Новая Россия готовилась к юбилею великого пролетарского писателя. Летом 1927 года в «Известиях» был опубликован список кандидатов в действительные члены Академии наук СССР. В этом списке нашлось место и Горькому. Была создана правительственная комиссия по подготовке его чествования. В нее вошли два члена политбюро Бухарин и Томский, два наркома — Луначарский и Семашко, некоторые члены Цэка. Подобные комиссии создавались и в других городах, больших и малых, которые мог посетить Горький.
Письма, между тем, продолжали приходить в Сорренто от его почитателей мешками, заставляя Горького все время быть на чеку, помня, что в Москве его ждут таким, каким хотят видеть. Мешки складывались в углу кабинета, и Алексею Максимовичу казалось, что из них выползает и обволакивает его нечто огромное, скользкое и душное. А по ночам снились огромные молчаливые толпы людей, движущихся в разных направлениях, беззвучно сталкиваясь между собой, затаптывая упавших. А он, Горький, стоит в очерченном круге, боясь шевельнуться и пристать к одной из толп, цепенея от ужаса, что его заметят и затопчут, как какую-нибудь лягушку. Он просыпался в поту, курил, стоя у распахнутого окна, вслушиваясь в жестяной шум магнолии и стонущие вздохи кипарисов.

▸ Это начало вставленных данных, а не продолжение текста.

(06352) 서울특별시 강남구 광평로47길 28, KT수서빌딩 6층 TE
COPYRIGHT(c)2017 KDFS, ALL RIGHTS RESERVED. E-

В одну из таких ночей он написал письмо Скворцову-Степанову, одному из членов правительственной комиссии: «Именем всех людей, преждевременно и невинно убиенных юбилеями, заклинаю: не делайте этого!.. Кому нужен этот юбилей? Вам? Не нужен. Мне? Я уже и без того «обременен популярностью».
Письмо отправил, уверенный, что на его призыв лишь пожмут плечами. А потом и пожалел, что отправил: скажут, что кокетничает.
Окольными путями на его имя пришло письмо от писателя Викентия Вересаева, исследователя жизни и творчества Пушкина. Он писал: «Общий стон стоит почти по всему фронту современной русской литературы. Мы не можем быть самими собою, нашу художественную совесть все время насилуют, наше творчество все больше становится двухэтажным: одно мы пишем для себя, другое для печати… Такое систематическое насилование художественной совести даром для писателя не проходит…»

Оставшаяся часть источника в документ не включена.